Transcribed page contents:
□ □ □ □
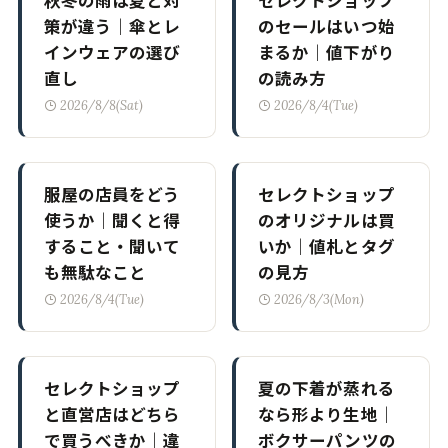
策が違う｜傘とレ
のセールはいつ始
インウェアの選び
まるか｜値下がり
直し
の読み方
2026/8/8(Sat)
2026/8/4(Tue)
服屋の店員をどう
セレクトショップ
使うか｜聞くと得
のオリジナルは買
すること・聞いて
いか｜値札とタグ
も無駄なこと
の見方
2026/8/4(Tue)
2026/8/3(Mon)
セレクトショップ
夏の下着が蒸れる
と直営店はどちら
なら形より生地｜
で買うべきか｜違
ボクサーパンツの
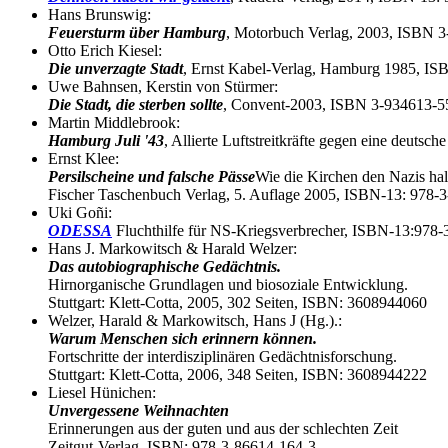
Hans Brunswig:
Feuersturm über Hamburg
, Motorbuch Verlag, 2003, ISBN 
Otto Erich Kiesel:
Die unverzagte Stadt
, Ernst Kabel-Verlag, Hamburg 1985, I
Uwe Bahnsen, Kerstin von Stürmer:
Die Stadt, die sterben sollte
, Convent-2003, ISBN 3-934613-5
Martin Middlebrook:
Hamburg Juli '43
, Allierte Luftstreitkräfte gegen eine deut
Ernst Klee:
Persilscheine und falsche Pässe
Wie die Kirchen den Nazis hal
Fischer Taschenbuch Verlag, 5. Auflage 2005, ISBN-13: 978-
Uki Goñi:
ODESSA
Fluchthilfe für NS-Kriegsverbrecher, ISBN-13:978
Hans J. Markowitsch & Harald Welzer:
Das autobiographische Gedächtnis.
Hirnorganische Grundlagen und biosoziale Entwicklung.
Stuttgart: Klett-Cotta, 2005, 302 Seiten, ISBN: 3608944060
Welzer, Harald & Markowitsch, Hans J (Hg.).:
Warum Menschen sich erinnern können.
Fortschritte der interdisziplinären Gedächtnisforschung.
Stuttgart: Klett-Cotta, 2006, 348 Seiten, ISBN: 3608944222
Liesel Hünichen:
Unvergessene Weihnachten
Erinnerungen aus der guten und aus der schlechten Zeit
Zeitgut-Verlag, ISBN: 978-3-86614-164-3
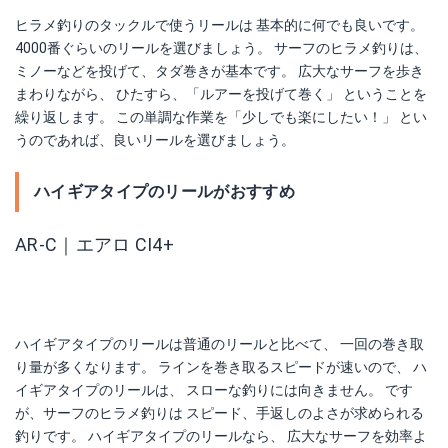
ヒラメ釣りのタックルで使うリールは 基本的に何でも良いです。
4000番ぐらいのリールを選びましょう。 サーフのヒラメ釣りは、
ミノーなどを投げて、タダ巻きが基本です。 広大なサーフを歩き
まわりながら、 ひたすら、「ルアーを投げて巻く」 ということを
繰り返します。 この単調な作業を「少しでも楽にしたい！」 とい
うのであれば、良いリールを選びましょう。
ハイギアタイプのリールがおすすめ
AR-C｜エアロ CI4+
ハイギアタイプのリールは普通のリールと比べて、 一回の巻き取
り量が多くなります。 ラインを巻き取るスピードが速いので、 ハ
イギアタイプのリールは、 スローな釣りには向きません。 です
が、サーフのヒラメ釣りは スピード、手返しのよさが求められる
釣りです。 ハイギアタイプのリールなら、 広大なサーフを効率よ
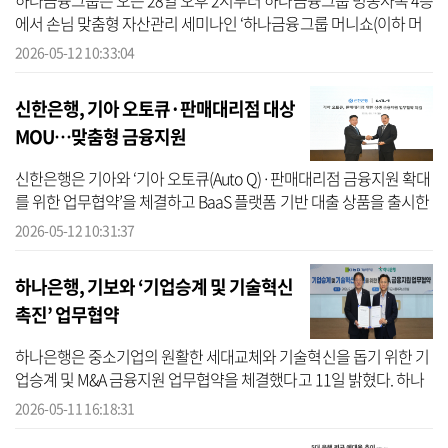
하나금융그룹은 오는 28일 오후 2시부터 하나금융그룹 명동사옥 4층
에서 손님 맞춤형 자산관리 세미나인 ‘하나금융그룹 머니쇼(이하 머
니쇼)’를 개최한다고 밝혔다. 하나금융에 따르면 올해 처음으로 개최
2026-05-12 10:33:04
하는 ...
신한은행, 기아 오토큐·판매대리점 대상
MOU…맞춤형 금융지원
신한은행은 기아와 ‘기아 오토큐(Auto Q)·판매대리점 금융지원 확대
를 위한 업무협약’을 체결하고 BaaS 플랫폼 기반 대출 상품을 출시한
다고 12일 밝혔다. 신한은행에 따르면 이번 협약은 전국의 기아 오토
2026-05-12 10:31:37
큐와 ...
하나은행, 기보와 ‘기업승계 및 기술혁신
촉진’ 업무협약
하나은행은 중소기업의 원활한 세대교체와 기술혁신을 돕기 위한 기
업승계 및 M&A 금융지원 업무협약을 체결했다고 11일 밝혔다. 하나
은행에 따르면 이번 협약은 고령화 등으로 기업승계에 어려움을 겪는
2026-05-11 16:18:31
중소기...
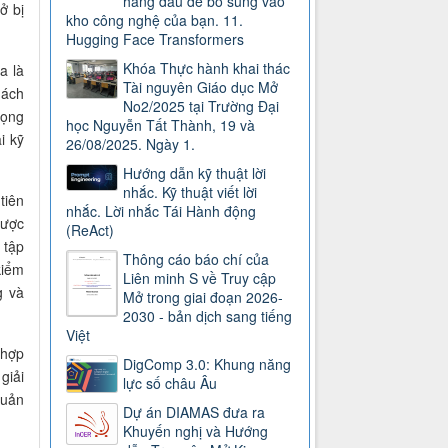
hàng đầu để bổ sung vào
ở bị
kho công nghệ của bạn. 11.
Hugging Face Transformers
Khóa Thực hành khai thác
a là
Tài nguyên Giáo dục Mở
hách
No2/2025 tại Trường Đại
rọng
học Nguyễn Tất Thành, 19 và
i kỹ
26/08/2025. Ngày 1.
Hướng dẫn kỹ thuật lời
nhắc. Kỹ thuật viết lời
tiên
nhắc. Lời nhắc Tái Hành động
được
(ReAct)
 tập
Thông cáo báo chí của
kiểm
Liên minh S về Truy cập
g và
Mở trong giai đoạn 2026-
2030 - bản dịch sang tiếng
Việt
 hợp
DigComp 3.0: Khung năng
giải
lực số châu Âu
quản
Dự án DIAMAS đưa ra
Khuyến nghị và Hướng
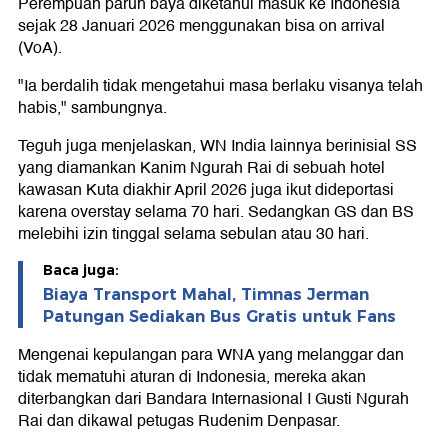
Perempuan paruh baya diketahui masuk ke Indonesia
sejak 28 Januari 2026 menggunakan bisa on arrival
(VoA).
"Ia berdalih tidak mengetahui masa berlaku visanya telah
habis," sambungnya.
Teguh juga menjelaskan, WN India lainnya berinisial SS
yang diamankan Kanim Ngurah Rai di sebuah hotel
kawasan Kuta diakhir April 2026 juga ikut dideportasi
karena overstay selama 70 hari. Sedangkan GS dan BS
melebihi izin tinggal selama sebulan atau 30 hari.
Baca juga:
Biaya Transport Mahal, Timnas Jerman
Patungan Sediakan Bus Gratis untuk Fans
Mengenai kepulangan para WNA yang melanggar dan
tidak mematuhi aturan di Indonesia, mereka akan
diterbangkan dari Bandara Internasional I Gusti Ngurah
Rai dan dikawal petugas Rudenim Denpasar.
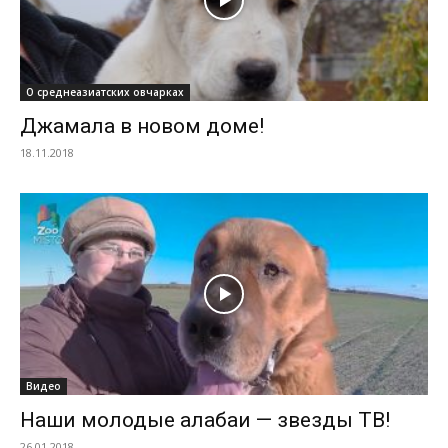
О среднеазиатских овчарках
Джамала в новом доме!
18.11.2018
Видео
Наши молодые алабаи — звезды ТВ!
26.01.2018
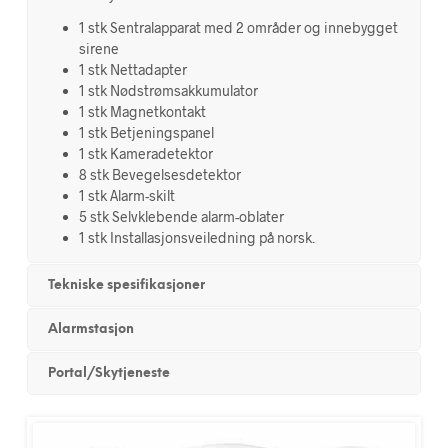
1 stk Sentralapparat med 2 områder og innebygget
sirene
1 stk Nettadapter
1 stk Nødstrømsakkumulator
1 stk Magnetkontakt
1 stk Betjeningspanel
1 stk Kameradetektor
8 stk Bevegelsesdetektor
1 stk Alarm-skilt
5 stk Selvklebende alarm-oblater
1 stk Installasjonsveiledning på norsk.
Tekniske spesifikasjoner
Alarmstasjon
Portal/Skytjeneste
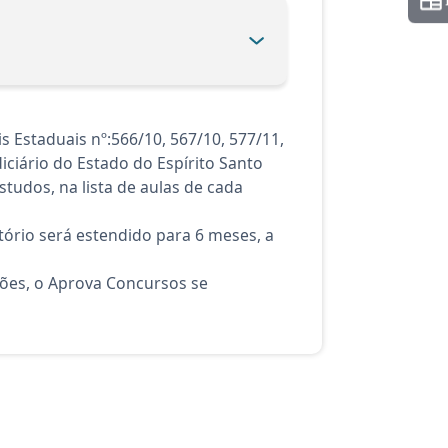
s Estaduais nº:566/10, 567/10, 577/11,
iciário do Estado do Espírito Santo
tudos, na lista de aulas de cada
ório será estendido para 6 meses, a
ções, o Aprova Concursos se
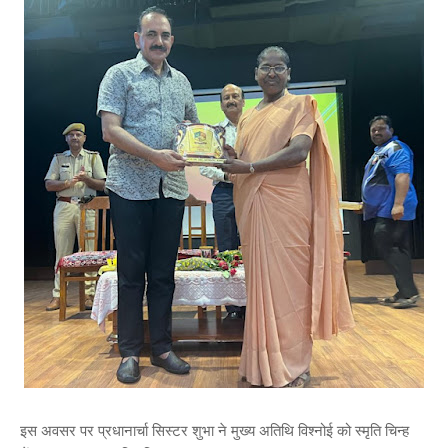
इस अवसर पर प्रधानार्चा सिस्टर शुभा ने मुख्य अतिथि विश्नोई को स्मृति चिन्ह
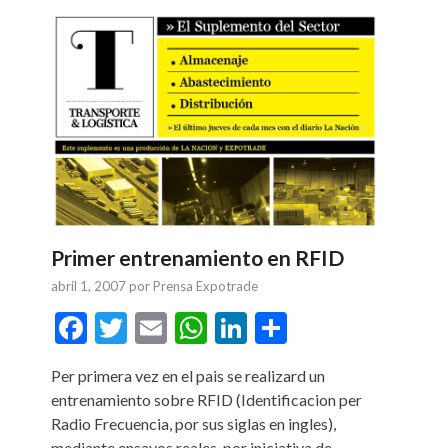
Primer entrenamiento en RFID
abril 1, 2007
por
Prensa Expotrade
Facebook
Twitter
Email
WhatsApp
LinkedIn
Compartir
tir
Per primera vez en el pais se realizard un
entrenamiento sobre RFID (Identificacion per
Radio Frecuencia, por sus siglas en ingles),
mediante ensayos reales, por iniciativa de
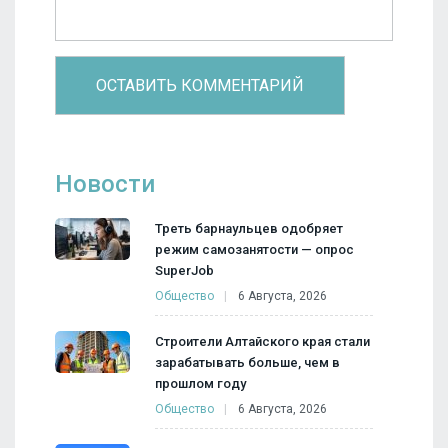
Новости
Треть барнаульцев одобряет
режим самозанятости — опрос
SuperJob
Общество
6 Августа, 2026
Строители Алтайского края стали
зарабатывать больше, чем в
прошлом году
Общество
6 Августа, 2026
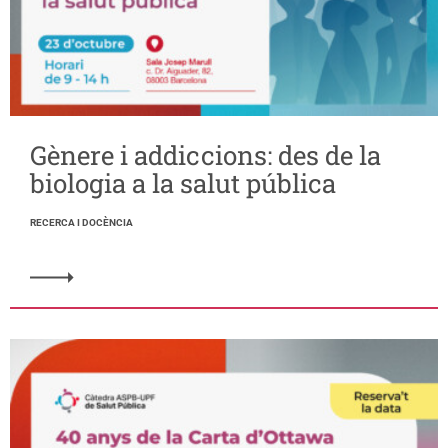
Gènere i addiccions: des de la
biologia a la salut pública
RECERCA I DOCÈNCIA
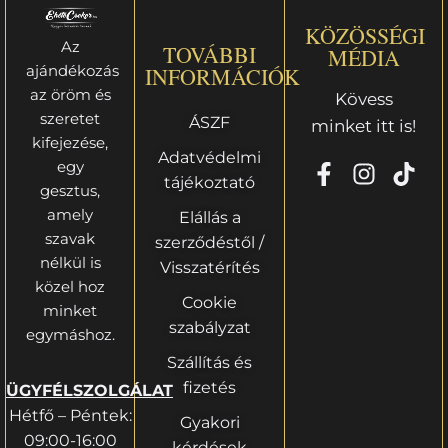
KÖZÖSSÉGI
Az
TOVÁBBI
MÉDIA
ajándékozás
INFORMÁCIÓK
az öröm és
Kövess
szeretet
ÁSZF
minket itt is!
kifejezése,
Adatvédelmi
egy
tájékoztató
gesztus,
amely
Elállás a
szavak
szerződéstől /
nélkül is
Visszatérítés
közel hoz
Cookie
minket
szabályzat
egymáshoz.
Szállítás és
fizetés
ÜGYFÉLSZOLGÁLAT
Hétfő – Péntek:
Gyakori
09:00-16:00
kérdések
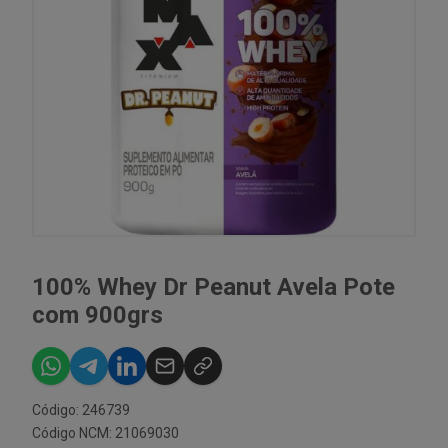
100% Whey Dr Peanut Avela Pote
com 900grs
Código: 246739
Código NCM: 21069030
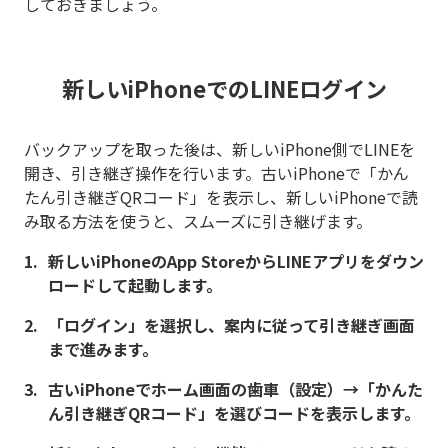
しておきましょう。
新しいiPhoneでのLINEログイン
バックアップを取った後は、新しいiPhone側でLINEを
開き、引き継ぎ操作を行います。古いiPhoneで「かん
たん引き継ぎQRコード」を表示し、新しいiPhoneで読
み取る方法を使うと、スムーズに引き継げます。
新しいiPhoneのApp StoreからLINEアプリをダウン
ロードして起動します。
「ログイン」を選択し、案内に従って引き継ぎ画面
まで進みます。
古いiPhoneでホーム画面の歯車（設定）→「かんた
ん引き継ぎQRコード」を選びコードを表示します。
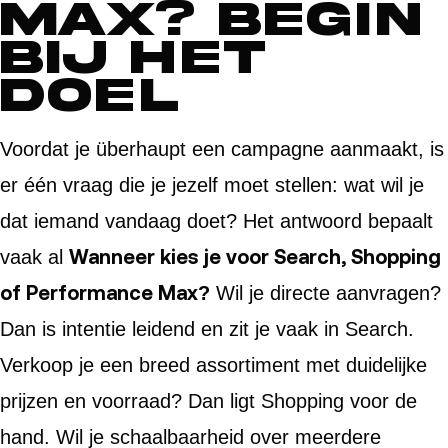
Max? Begin
bij het
doel
Voordat je überhaupt een campagne aanmaakt, is
er één vraag die je jezelf moet stellen: wat wil je
dat iemand vandaag doet? Het antwoord bepaalt
Wanneer kies je voor Search, Shopping
vaak al
of Performance Max?
Wil je directe aanvragen?
Dan is intentie leidend en zit je vaak in Search.
Verkoop je een breed assortiment met duidelijke
prijzen en voorraad? Dan ligt Shopping voor de
hand. Wil je schaalbaarheid over meerdere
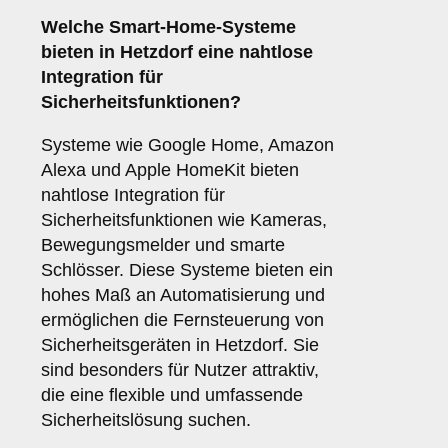
Welche
Smart-Home-Systeme
bieten in Hetzdorf eine nahtlose
Integration für
Sicherheitsfunktionen?
Systeme wie Google Home, Amazon
Alexa und Apple HomeKit bieten
nahtlose Integration für
Sicherheitsfunktionen wie Kameras,
Bewegungsmelder und smarte
Schlösser. Diese Systeme bieten ein
hohes Maß an Automatisierung und
ermöglichen die Fernsteuerung von
Sicherheitsgeräten in Hetzdorf. Sie
sind besonders für Nutzer attraktiv,
die eine flexible und umfassende
Sicherheitslösung suchen.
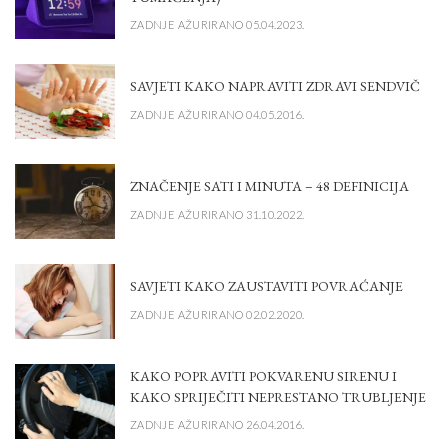
ZADNJE AŽURIRANO 05.04.2023.
SAVJETI KAKO NAPRAVITI ZDRAVI SENDVIČ
ZADNJE AŽURIRANO 04.05.2016.
ZNAČENJE SATI I MINUTA – 48 DEFINICIJA
ZADNJE AŽURIRANO 31.10.2022.
SAVJETI KAKO ZAUSTAVITI POVRAĆANJE
ZADNJE AŽURIRANO 02.02.2020.
KAKO POPRAVITI POKVARENU SIRENU I
KAKO SPRIJEČITI NEPRESTANO TRUBLJENJE
ZADNJE AŽURIRANO 26.04.2016.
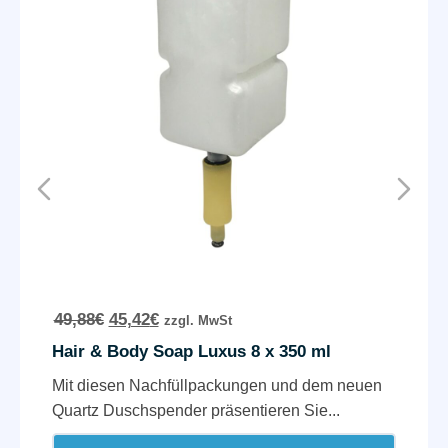
49,88
€
45,42
€
zzgl. MwSt
Hair & Body Soap Luxus 8 x 350 ml
Mit diesen Nachfüllpackungen und dem neuen
Quartz Duschspender präsentieren Sie...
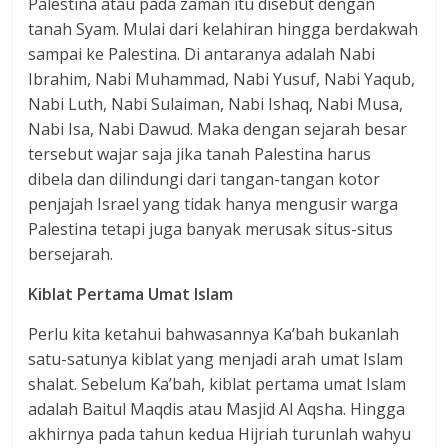
Palestina atau pada zaman itu disebut dengan
tanah Syam. Mulai dari kelahiran hingga berdakwah
sampai ke Palestina. Di antaranya adalah Nabi
Ibrahim, Nabi Muhammad, Nabi Yusuf, Nabi Yaqub,
Nabi Luth, Nabi Sulaiman, Nabi Ishaq, Nabi Musa,
Nabi Isa, Nabi Dawud. Maka dengan sejarah besar
tersebut wajar saja jika tanah Palestina harus
dibela dan dilindungi dari tangan-tangan kotor
penjajah Israel yang tidak hanya mengusir warga
Palestina tetapi juga banyak merusak situs-situs
bersejarah.
Kiblat Pertama Umat Islam
Perlu kita ketahui bahwasannya Ka’bah bukanlah
satu-satunya kiblat yang menjadi arah umat Islam
shalat. Sebelum Ka’bah, kiblat pertama umat Islam
adalah Baitul Maqdis atau Masjid Al Aqsha. Hingga
akhirnya pada tahun kedua Hijriah turunlah wahyu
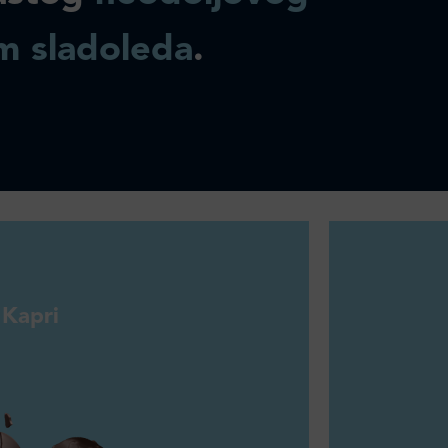
m sladoleda
.
Kapri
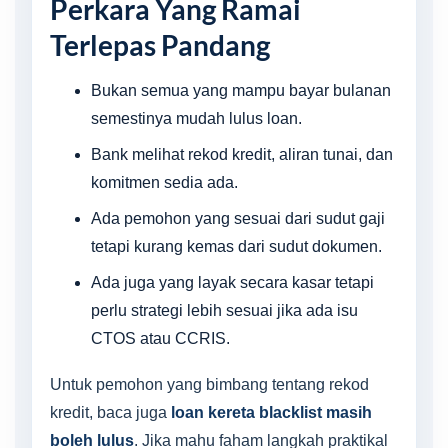
Perkara Yang Ramai
Terlepas Pandang
Bukan semua yang mampu bayar bulanan
semestinya mudah lulus loan.
Bank melihat rekod kredit, aliran tunai, dan
komitmen sedia ada.
Ada pemohon yang sesuai dari sudut gaji
tetapi kurang kemas dari sudut dokumen.
Ada juga yang layak secara kasar tetapi
perlu strategi lebih sesuai jika ada isu
CTOS atau CCRIS.
Untuk pemohon yang bimbang tentang rekod
kredit, baca juga
loan kereta blacklist masih
boleh lulus
. Jika mahu faham langkah praktikal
□ □ □ □
* Task goal: Using the records above, restate word for word the lines from the one with "Teguh juga menjelaskan, WN" through the one with "diterbangkan dari Bandara", both included.

* Solution for this problem:
Teguh juga menjelaskan, WN India lainnya berinisial SS
yang diamankan Kanim Ngurah Rai di sebuah hotel
kawasan Kuta diakhir April 2026 juga ikut dideportasi
karena overstay selama 70 hari. Sedangkan GS dan BS
melebihi izin tinggal selama sebulan atau 30 hari.
Baca juga:
Biaya Transport Mahal, Timnas Jerman
Patungan Sediakan Bus Gratis untuk Fans
Mengenai kepulangan para WNA yang melanggar dan
tidak mematuhi aturan di Indonesia, mereka akan
diterbangkan dari Bandara Internasional I Gusti Ngurah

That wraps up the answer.